● WHAT NEEDS TO BE DONE
Return all of the entries word for word, but omit the pictures they contain.

● MATERIAL FOR THIS EXERCISE
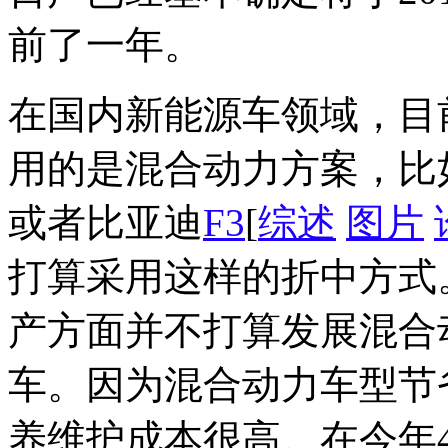
前了一年。
在国内新能源车领域，目
用的是混合动力方案，比
或者比亚迪
F3
[
综述
图片
打算采用这样的折中方式
产方面并不打算发展混合
车。因为混合动力车型节
养维护成本很高。在今年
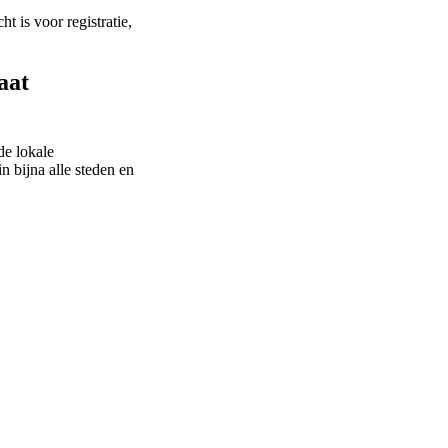
cht is voor registratie,
aat
de lokale
n bijna alle steden en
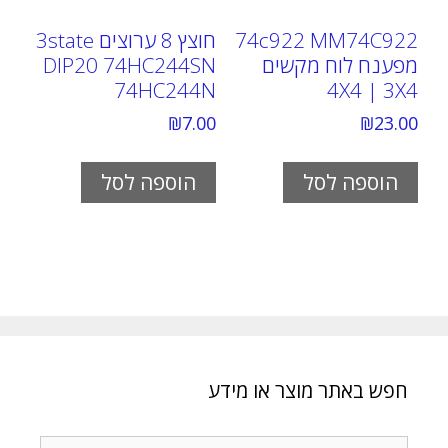
74c922 MM74C922
חוצץ 8 ערוצים 3state
מפענח לוח מקשים
DIP20 74HC244SN
74HC244N
4X4 | 3X4
₪
7.00
₪
23.00
הוספה לסל
הוספה לסל
חפש באתר מוצר או מידע
חיפוש:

● EXERCISE SOLUTION
前了一年。
在国内新能源车领域，目
用的是混合动力方案，比
或者比亚迪
F3
[
综述
图片
打算采用这样的折中方式
产方面并不打算发展混合
车。因为混合动力车型节
养维护成本很高。在今年
cht is voor registratie,
aat
de lokale
n bijna alle steden en
74c922 MM74C922
חוצץ 8 ערוצים 3state
מפענח לוח מקשים
DIP20 74HC244SN
74HC244N
4X4 | 3X4
₪
7.00
₪
23.00
הוספה לסל
הוספה לסל
חפש באתר מוצר או מידע
חיפוש:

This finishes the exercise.